A nova casa era de aluguel e ficava nos fundos de uma metalúrgica. O barulho não era muito grande, mas a presença dos operários no corredor de entrada da casa era inusitada, especialmente na hora de descanso depois do almoço. Sim, não se podia entrar na casa sem passar pela metalúrgica. A casa era uma construção simples, feita para abrigar o proprietário e sua família ao fundo e uma edificação em frente para o seu negócio ou para alugar. Ambas construções deslizavam sobre uma colina relativamente íngreme, o que fazia com que a casa abrigasse dois porões espaçosos, embora rústicos. Um deles nós usávamos para ler e estudar.

Com o passar do tempo e o bom desempenho no futebol de salão que praticávamos na escola, comecei a jogar no Clube Esportivo da Penha que disputava o campeonato de futsal pela Federação Paulista. Naqueles anos aquele foi o meu clube de coração. Tinha orgulho em vestir aquela camisa vermelha com uma faixa negra na altura do peito e o escudo do Clube. Em plena juventude, jogava quase todos os dias na escola, participando de jogos de um time de bairro e, principalmente, jogando como “federado” no Esportivo da Penha, além de compor a seleção do Instituto Estadual de Educação Nossa Senhora da Penha; algumas vezes jogava na várzea dos campos de futebol entre a Penha e Guarulhos que hoje não existem mais. Embora pertencente a uma família de origem italiana, nunca fui palmeirense em razão da presença marcante do Corinthians na vida dos jovens do Zona Leste. Como dizem, não há coisa mais forte do que o “espírito de manada”.
Além do Estadual da Penha ser ainda uma escola de bom nível no início da década de 1970 – haverá, como sabemos, uma grande deterioração do ensino médio nos anos seguintes –, ser de uma família que estimulava a leitura foi um fator decisivo. Mas há algo inusitado que deve ser mencionado: há poucos passos de casa, em plena avenida, numa garagem de apenas uma porta, havia um sebo, isto é, um comercio de livros usados. Meu irmão mais velho chegou a comprar um livro de Hegel e ali adquirimos romances de leitura obrigatória na escola, além de alguns remanescentes da antiga editoria Vitória, vinculada ao PCB – algo que evidentemente não sabíamos e que só viemos a nos inteirar muitos anos depois.

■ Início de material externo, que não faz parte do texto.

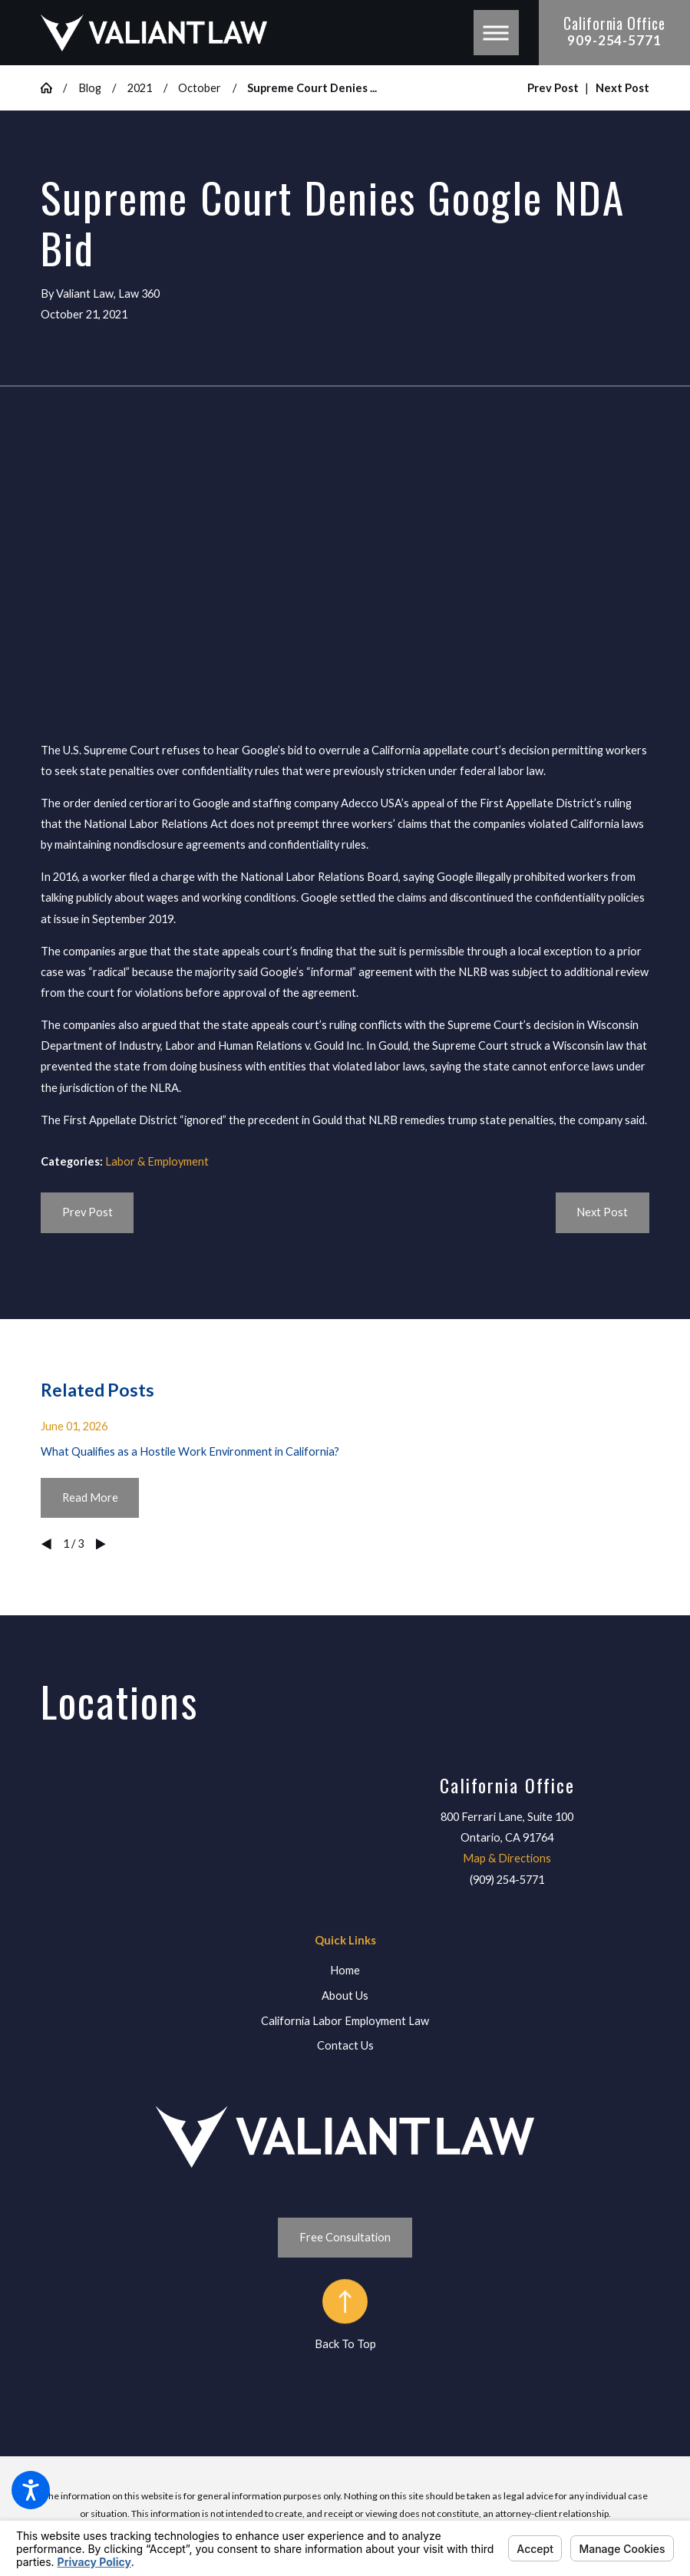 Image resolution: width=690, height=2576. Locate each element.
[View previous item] (46, 1544)
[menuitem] (345, 1971)
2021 (139, 87)
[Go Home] (52, 88)
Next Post (602, 1212)
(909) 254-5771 (507, 1879)
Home (345, 1970)
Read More (90, 1497)
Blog (89, 87)
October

Futebol e leitura se mesclam nessa memória de formação. Livros indicados pela excelente professora de literatura que tínhamos e outros que obtínhamos no sebo. A periferia da grande metrópole tinha, de alguma forma, espaços de cultura que podiam ser vivenciados e por onde circulávamos com desenvoltura. Além disso, na Penha havia alguns cinemas bastante frequentados pelos moradores. Neles, não era incomum, cabularmos aulas quando éramos instigados por nossas colegas interessadas em ver filmes proibidos para nossas idades. Não eram filmes pornográficos, mas filmes “eróticos” que elas não poderiam revelar que haviam visto para seus namorados e menos ainda para suas famílias.
Contrastada com as luzes do cair da tarde, a imagem das estreitas ruas de paralelepípedos umedecidos pela garoa paulistana parece estar fixada na memória sem que se peça que retorne ao presente. Imagens que registram o transitar da escola para a casa e vice-versa, e dai para as quadras de esporte. Da casa para a biblioteca pública que – pasmem, em plena década de 1970 – a administração municipal construiu próximo ao antigo largo da velha igreja da Penha para ai ler sem parar e de tudo, durante os dias frios das férias de meio de ano.